There are more wireless audio and video sources than ever before and avoiding interference requires planning.
The impending clearance of the 700MHz spectrum band will bring about a significant change not only in what frequencies will be available for wireless microphone operations but also how equipment is designed and used. This contentious topic was discussed at AES New York 2018 during a conference panel featuring product specialists from leading radio mic manufacturers, RF technicians and audio engineers.
The Sound Reinforcement RF Super Session looked at the issues involved in selecting and deploying wireless audio equipment at a time when spectrum is being reallocated in favour of mobile broadband and the Internet of Things (IoT). Also on the agenda were regulatory changes, best practices and how to comply with new technical rules.
Among those taking part were Henry Cohen of live event production company CP Communications, Jason Glass (Clean Wireless), Mark Brunner (Shure), Joe Ciaudelli (Sennheiser) and Karl Winkler (Lectrosonics). Participating in the Hardware and Best Practices section of the three hour session was Jim Dugan, president of Wisycom USA.
After starting out in music as a recording engineer, Dugan learnt the intricacies of RF at Systems Wireless, both before and after it was bought by Brexel. He also worked as a freelance technician designing and running OB trucks prior to joining the US subsidiary of Italian wireless mic manufacturer Wisycom.

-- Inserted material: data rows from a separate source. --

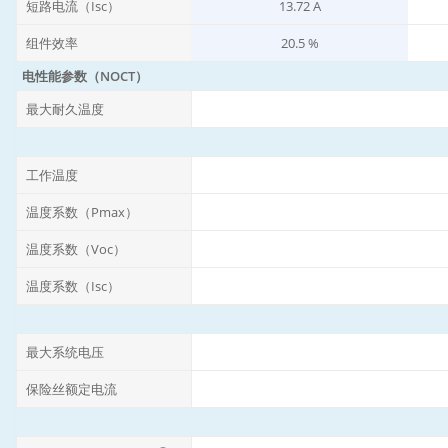
短路电流（Isc）
13.72 A
组件效率
20.5 %
电性能参数（NOCT）
最大耐久温度
工作温度
温度系数（Pmax）
温度系数（Voc）
温度系数（Isc）
最大系统电压
保险丝额定电流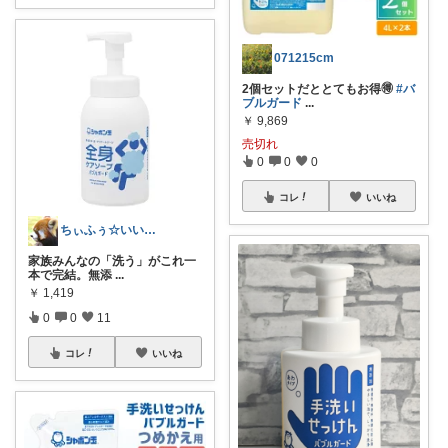
071215cm
2個セットだととてもお得🉐
#バ
ブルガード
...
￥
9,869
売切れ
0
0
0
コレ
いいね
ちぃふぅ☆いいねいつも感謝✨🐼🐾
家族みんなの「洗う」がこれ一
本で完結。無添
...
￥
1,419
0
0
11
コレ
いいね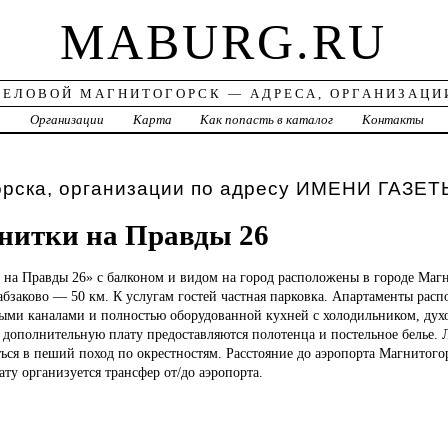
MABURG.RU
ДЕЛОВОЙ МАГНИТОГОРСК — АДРЕСА, ОРГАНИЗАЦИ
а
Организации
Карта
Как попасть в каталог
Контакты
орска, организации по адресу ИМЕНИ ГАЗЕТ
нитки на Правды 26
и
на Правды 26» с балконом и видом на город расположены в городе Маг
абзаково — 50 км. К услугам гостей частная парковка. Апартаменты расп
ными каналами и полностью оборудованной кухней с холодильником, дух
 дополнительную плату предоставляются полотенца и постельное белье.
ься в пеший поход по окрестностям. Расстояние до аэропорта Магнитогор
ту организуется трансфер от/до аэропорта.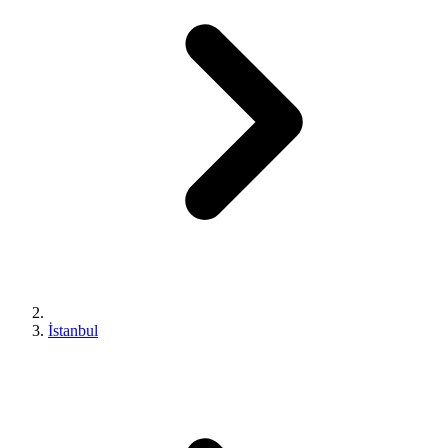
İstanbul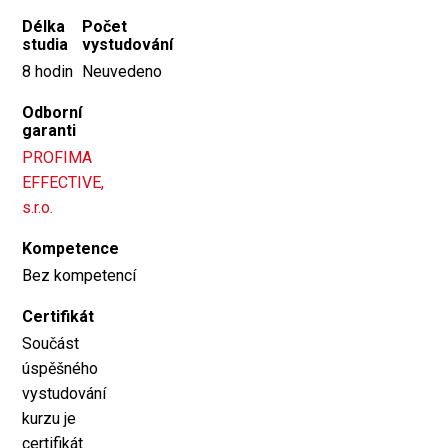
Délka
Počet
studia
vystudování
8 hodin
Neuvedeno
Odborní
garanti
PROFIMA
EFFECTIVE,
s.r.o.
Kompetence
Bez kompetencí
Certifikát
Součást
úspěšného
vystudování
kurzu je
certifikát.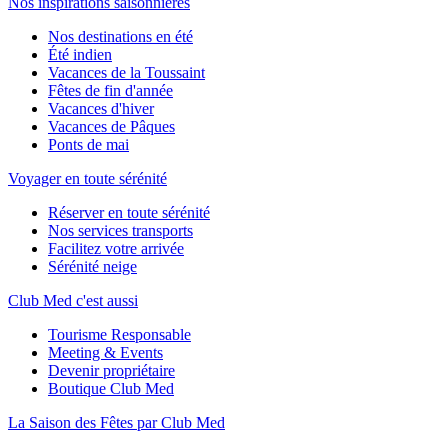
Nos inspirations saisonnières
Nos destinations en été
Été indien
Vacances de la Toussaint
Fêtes de fin d'année
Vacances d'hiver
Vacances de Pâques
Ponts de mai
Voyager en toute sérénité
Réserver en toute sérénité
Nos services transports
Facilitez votre arrivée
Sérénité neige
Club Med c'est aussi
Tourisme Responsable
Meeting & Events
Devenir propriétaire
Boutique Club Med
La Saison des Fêtes par Club Med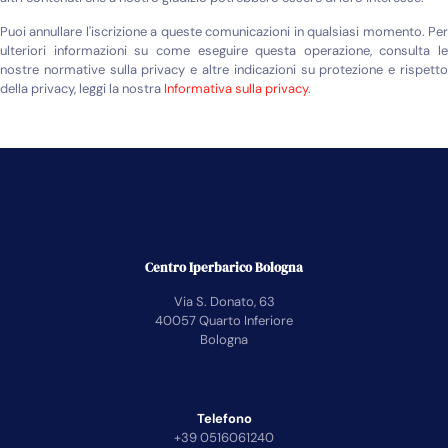
Puoi annullare l'iscrizione a queste comunicazioni in qualsiasi momento. Per
ulteriori informazioni su come eseguire questa operazione, consulta le
nostre normative sulla privacy e altre indicazioni su protezione e rispetto
della privacy, leggi la nostra
Informativa sulla privacy
.
Centro Iperbarico Bologna
Via S. Donato, 63
40057 Quarto Inferiore
Bologna
Telefono
+39 0516061240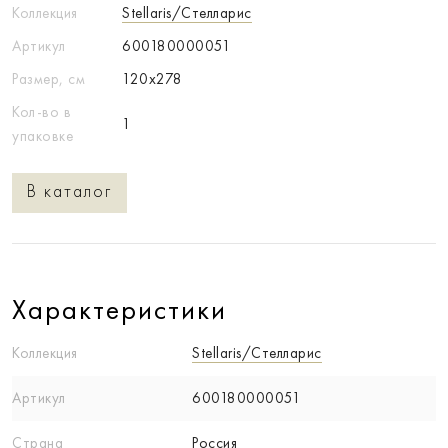
Коллекция
Stellaris/Стелларис
Артикул
600180000051
Размер, см
120x278
Кол-во в
1
упаковке
В каталог
Характеристики
Коллекция
Stellaris/Стелларис
Артикул
600180000051
Страна
Россия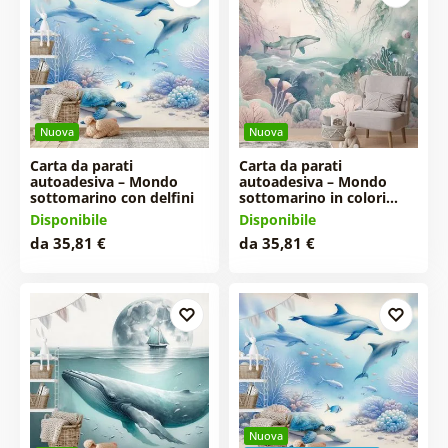
Nuova
Nuova
Carta da parati
Carta da parati
autoadesiva – Mondo
autoadesiva – Mondo
sottomarino con delfini
sottomarino in colori…
Disponibile
Disponibile
da 35,81 €
da 35,81 €
Nuova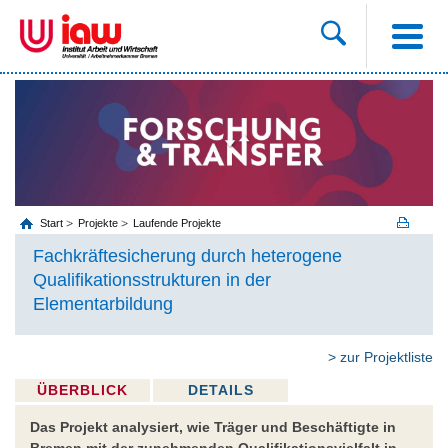
Start
Projekte
Laufende Projekte
Fachkräftesicherung durch heterogene
Qualifikationsstrukturen in der
Elementarbildung
> zur Projektliste
ÜBERBLICK
DETAILS
Das Projekt analysiert, wie Träger und Beschäftigte in
Bremen mit der zunehmenden Qualifikationsvielfalt in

Despite the session title, Dugan says it was not just limited to sound reinforcement but also took in special event, sports and entertainment broadcasting. "It was about RF for anywhere there is a camera, which is pretty much everywhere these days," he says. "We also included studios and the more advanced integration of production wireless."
As part of this, the session "delved into", as Dugan put it, a term that is widely heard in RF circles today: distributed antenna systems. "What it means is that instead of multiple racks of equipment in a studio or round a venue, you can have one rack connected to everything over fibre or copper. This helps manage things in an environment of shrinking spectrum."
Wisycom has been working with switching bandwidth techniques for some time, which Dugan explains is a way to distribute devices by looking at the available frequency spectrum. "It's like putting a big cruise ship across a sea of spectrum instead of lots of 50-foot fishing boats," he says. "In that way we can cover the whole band, not just part of it."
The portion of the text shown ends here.